Task details = Give back each line of the material that contains the word "قادر".

Records shown =
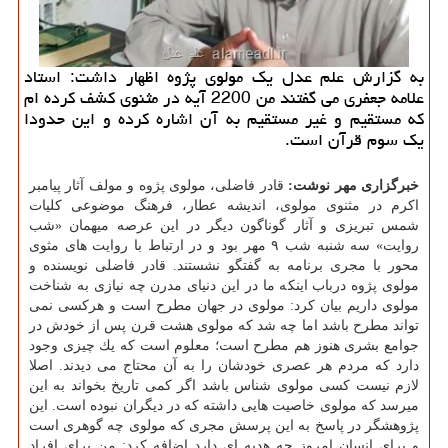
به گزارش علم عدل یك مولوی پژوه اظهار داشت: استاد
علامه جعفری می گفتند من 2200 آیه در مثنوی كشف كرده ام
كه مستقیم و غیر مستقیم به آن اشاره كرده و این حدودا
یك سوم قرآن است.
خبرگزاری مهر نوشت:
قادر فاضلی، مولوی پژوه و مولف آثار پیامبر
اكرم در مثنوی مولوی، اندیشه عطار، فرهنگ موضوعی كلیات
شمس تبریزی و آثار گوناگون دیگر در این عرصه میهمان «شب
روایت» سه شنبه شب ۹ مهر بود و در ارتباط با روایت های مثوی
محور با مجری برنامه به گفتگو نشستند. قادر فاضلی نویسنده و
مولوی پژوه درباب اینكه ما در این دنیای مدرن چه نیازی به شناخت
مولوی داریم بیان كرد: مولوی در جهان مطرح است و هركسی نمی
تواند مطرح باشد اما چه شد كه مولوی هشت قرن پس از خودش در
جوامع بشری هنوز هم مطرح است؛ معلوم است كه یك چیزی وجود
دارد كه مردم هر عصری خودشان را به آن محتاج می دیدند. اصلا
لازم نیست كسی مولوی شناس باشد اگر كمی تاریخ بخواند به این
میرسد كه مولوی خاصیت هایی داشته كه در دیگران نبوده است. این
پژوهشگر در پاسخ به این پرسش مجری كه مولوی چه گوهری است
و برای انسان امروز چه هدیه ای دارد اضافه كرد: من برای افراد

Answer area =
قادر فاضلی، مولوی پژوه و مولف آثار پیامبر
محور با مجری برنامه به گفتگو نشستند. قادر فاضلی نویسنده و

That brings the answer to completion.